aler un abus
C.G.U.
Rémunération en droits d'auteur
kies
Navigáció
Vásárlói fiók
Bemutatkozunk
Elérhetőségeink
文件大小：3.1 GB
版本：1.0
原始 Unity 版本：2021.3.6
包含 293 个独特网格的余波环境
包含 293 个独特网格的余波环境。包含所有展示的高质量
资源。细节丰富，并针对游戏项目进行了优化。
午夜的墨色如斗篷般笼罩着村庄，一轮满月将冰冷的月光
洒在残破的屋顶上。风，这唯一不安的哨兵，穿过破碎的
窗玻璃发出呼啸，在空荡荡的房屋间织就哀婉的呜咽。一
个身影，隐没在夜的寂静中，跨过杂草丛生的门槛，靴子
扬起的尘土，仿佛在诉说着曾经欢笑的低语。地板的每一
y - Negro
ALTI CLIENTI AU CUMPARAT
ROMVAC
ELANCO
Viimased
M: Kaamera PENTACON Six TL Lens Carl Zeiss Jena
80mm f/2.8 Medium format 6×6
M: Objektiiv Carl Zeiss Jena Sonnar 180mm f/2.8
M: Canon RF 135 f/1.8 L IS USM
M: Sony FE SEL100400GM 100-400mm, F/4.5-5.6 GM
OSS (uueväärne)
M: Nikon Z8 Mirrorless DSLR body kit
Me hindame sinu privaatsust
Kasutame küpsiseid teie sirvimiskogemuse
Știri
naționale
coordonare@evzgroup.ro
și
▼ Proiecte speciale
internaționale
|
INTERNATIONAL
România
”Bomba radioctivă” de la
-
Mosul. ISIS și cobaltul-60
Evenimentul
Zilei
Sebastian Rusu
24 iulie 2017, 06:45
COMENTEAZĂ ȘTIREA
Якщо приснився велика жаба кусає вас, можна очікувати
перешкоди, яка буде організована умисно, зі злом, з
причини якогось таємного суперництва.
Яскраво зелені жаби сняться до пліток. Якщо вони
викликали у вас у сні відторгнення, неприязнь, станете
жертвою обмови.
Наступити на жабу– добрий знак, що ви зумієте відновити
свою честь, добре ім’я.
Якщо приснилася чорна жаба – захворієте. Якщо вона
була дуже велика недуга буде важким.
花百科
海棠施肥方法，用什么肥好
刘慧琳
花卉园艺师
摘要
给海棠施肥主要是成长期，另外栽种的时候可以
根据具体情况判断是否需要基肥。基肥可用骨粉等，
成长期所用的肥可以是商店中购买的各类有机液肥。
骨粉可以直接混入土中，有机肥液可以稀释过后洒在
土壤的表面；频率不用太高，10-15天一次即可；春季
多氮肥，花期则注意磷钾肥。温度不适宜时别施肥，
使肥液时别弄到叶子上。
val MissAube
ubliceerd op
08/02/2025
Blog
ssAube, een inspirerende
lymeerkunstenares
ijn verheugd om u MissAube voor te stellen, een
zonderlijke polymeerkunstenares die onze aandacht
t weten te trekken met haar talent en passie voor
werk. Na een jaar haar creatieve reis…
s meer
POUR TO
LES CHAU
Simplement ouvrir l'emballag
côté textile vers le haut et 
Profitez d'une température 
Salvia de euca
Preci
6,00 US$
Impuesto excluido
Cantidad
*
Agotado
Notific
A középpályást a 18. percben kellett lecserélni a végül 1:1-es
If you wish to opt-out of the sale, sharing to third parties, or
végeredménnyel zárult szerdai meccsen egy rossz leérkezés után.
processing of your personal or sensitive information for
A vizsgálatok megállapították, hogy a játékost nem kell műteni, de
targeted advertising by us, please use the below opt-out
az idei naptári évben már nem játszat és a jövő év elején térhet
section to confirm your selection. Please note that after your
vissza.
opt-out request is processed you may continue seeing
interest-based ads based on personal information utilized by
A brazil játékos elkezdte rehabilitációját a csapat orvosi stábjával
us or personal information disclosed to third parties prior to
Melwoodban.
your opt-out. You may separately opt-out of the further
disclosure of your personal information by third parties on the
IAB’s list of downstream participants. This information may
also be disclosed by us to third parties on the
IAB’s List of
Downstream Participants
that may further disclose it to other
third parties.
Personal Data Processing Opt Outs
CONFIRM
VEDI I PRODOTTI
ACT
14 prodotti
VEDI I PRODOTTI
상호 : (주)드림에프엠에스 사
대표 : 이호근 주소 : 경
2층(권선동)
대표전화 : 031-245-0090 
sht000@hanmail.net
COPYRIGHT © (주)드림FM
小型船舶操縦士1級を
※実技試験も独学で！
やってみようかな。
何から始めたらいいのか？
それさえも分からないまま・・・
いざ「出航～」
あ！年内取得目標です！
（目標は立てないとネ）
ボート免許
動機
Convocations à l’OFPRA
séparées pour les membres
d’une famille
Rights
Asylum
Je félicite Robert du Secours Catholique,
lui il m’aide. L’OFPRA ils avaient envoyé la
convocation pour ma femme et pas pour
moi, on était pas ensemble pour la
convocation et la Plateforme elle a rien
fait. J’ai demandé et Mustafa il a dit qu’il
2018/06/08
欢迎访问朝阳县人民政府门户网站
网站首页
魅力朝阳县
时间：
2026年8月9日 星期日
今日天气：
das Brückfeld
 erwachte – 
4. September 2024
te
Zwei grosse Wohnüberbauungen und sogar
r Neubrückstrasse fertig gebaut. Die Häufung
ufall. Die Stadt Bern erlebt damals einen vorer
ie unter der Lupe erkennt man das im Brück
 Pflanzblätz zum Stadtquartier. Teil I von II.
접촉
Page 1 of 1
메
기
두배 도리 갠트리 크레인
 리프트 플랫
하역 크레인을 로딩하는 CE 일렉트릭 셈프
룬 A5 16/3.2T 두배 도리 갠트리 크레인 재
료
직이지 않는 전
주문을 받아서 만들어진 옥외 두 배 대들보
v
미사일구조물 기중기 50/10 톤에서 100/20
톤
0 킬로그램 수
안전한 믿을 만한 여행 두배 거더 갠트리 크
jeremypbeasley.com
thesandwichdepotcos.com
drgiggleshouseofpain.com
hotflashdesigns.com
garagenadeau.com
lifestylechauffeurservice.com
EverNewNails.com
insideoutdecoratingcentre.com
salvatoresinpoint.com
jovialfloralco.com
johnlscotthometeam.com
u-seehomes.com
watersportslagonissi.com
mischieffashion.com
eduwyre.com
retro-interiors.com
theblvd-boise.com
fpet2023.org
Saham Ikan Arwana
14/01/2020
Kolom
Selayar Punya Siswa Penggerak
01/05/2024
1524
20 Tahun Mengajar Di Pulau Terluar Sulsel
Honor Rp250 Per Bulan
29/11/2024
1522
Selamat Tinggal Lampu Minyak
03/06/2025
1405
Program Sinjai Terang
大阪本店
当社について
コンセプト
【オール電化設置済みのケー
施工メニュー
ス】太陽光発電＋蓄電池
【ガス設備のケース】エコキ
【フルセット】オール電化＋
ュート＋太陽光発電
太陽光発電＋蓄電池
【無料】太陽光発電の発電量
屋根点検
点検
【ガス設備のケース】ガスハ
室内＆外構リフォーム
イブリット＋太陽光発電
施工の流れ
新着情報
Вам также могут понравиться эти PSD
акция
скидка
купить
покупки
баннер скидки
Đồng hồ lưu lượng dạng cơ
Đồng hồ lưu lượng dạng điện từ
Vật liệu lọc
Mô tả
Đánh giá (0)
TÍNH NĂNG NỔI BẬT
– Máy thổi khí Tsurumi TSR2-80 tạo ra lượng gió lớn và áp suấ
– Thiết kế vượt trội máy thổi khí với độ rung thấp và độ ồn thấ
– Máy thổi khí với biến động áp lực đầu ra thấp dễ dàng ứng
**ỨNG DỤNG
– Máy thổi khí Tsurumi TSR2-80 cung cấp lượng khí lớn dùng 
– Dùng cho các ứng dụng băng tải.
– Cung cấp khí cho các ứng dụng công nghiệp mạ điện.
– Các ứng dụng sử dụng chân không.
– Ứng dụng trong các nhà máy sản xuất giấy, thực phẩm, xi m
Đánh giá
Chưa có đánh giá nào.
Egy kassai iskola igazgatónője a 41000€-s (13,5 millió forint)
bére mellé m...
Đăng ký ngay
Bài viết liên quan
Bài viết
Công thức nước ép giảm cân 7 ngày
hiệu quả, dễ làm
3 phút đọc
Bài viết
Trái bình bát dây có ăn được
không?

··········

What you should do:
Go through the records and copy each line with "велика" in it.

Result for this task:
Якщо приснився велика жаба кусає вас, можна очікувати
була дуже велика недуга буде важким.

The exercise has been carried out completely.